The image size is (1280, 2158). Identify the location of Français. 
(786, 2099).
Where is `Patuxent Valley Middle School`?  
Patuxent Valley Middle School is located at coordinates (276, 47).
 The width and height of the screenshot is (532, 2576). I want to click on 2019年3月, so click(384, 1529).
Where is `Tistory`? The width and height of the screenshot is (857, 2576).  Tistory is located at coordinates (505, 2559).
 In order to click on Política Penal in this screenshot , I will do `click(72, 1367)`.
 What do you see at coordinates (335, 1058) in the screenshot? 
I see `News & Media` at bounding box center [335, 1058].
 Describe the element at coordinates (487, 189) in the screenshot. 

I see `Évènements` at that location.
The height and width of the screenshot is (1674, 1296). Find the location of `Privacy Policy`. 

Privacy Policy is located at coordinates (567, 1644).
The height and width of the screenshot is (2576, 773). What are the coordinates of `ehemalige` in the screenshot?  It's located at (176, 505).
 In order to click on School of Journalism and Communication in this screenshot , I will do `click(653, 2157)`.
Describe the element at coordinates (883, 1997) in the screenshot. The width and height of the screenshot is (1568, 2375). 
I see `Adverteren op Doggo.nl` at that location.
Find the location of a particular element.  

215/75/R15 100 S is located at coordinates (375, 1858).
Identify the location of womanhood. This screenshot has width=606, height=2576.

= = = = = = =

_REQUIRED WORK:_ Respond with the lines above, from the one that holds "The height and width of the screenshot is (1674, 1296)." to the end of the listing, each repeated exactly, and with no other material.

_ANSWER TO THIS TASK:_
The height and width of the screenshot is (1674, 1296). Find the location of `Privacy Policy`. 

Privacy Policy is located at coordinates (567, 1644).
The height and width of the screenshot is (2576, 773). What are the coordinates of `ehemalige` in the screenshot?  It's located at (176, 505).
 In order to click on School of Journalism and Communication in this screenshot , I will do `click(653, 2157)`.
Describe the element at coordinates (883, 1997) in the screenshot. The width and height of the screenshot is (1568, 2375). 
I see `Adverteren op Doggo.nl` at that location.
Find the location of a particular element.  

215/75/R15 100 S is located at coordinates (375, 1858).
Identify the location of womanhood. This screenshot has width=606, height=2576.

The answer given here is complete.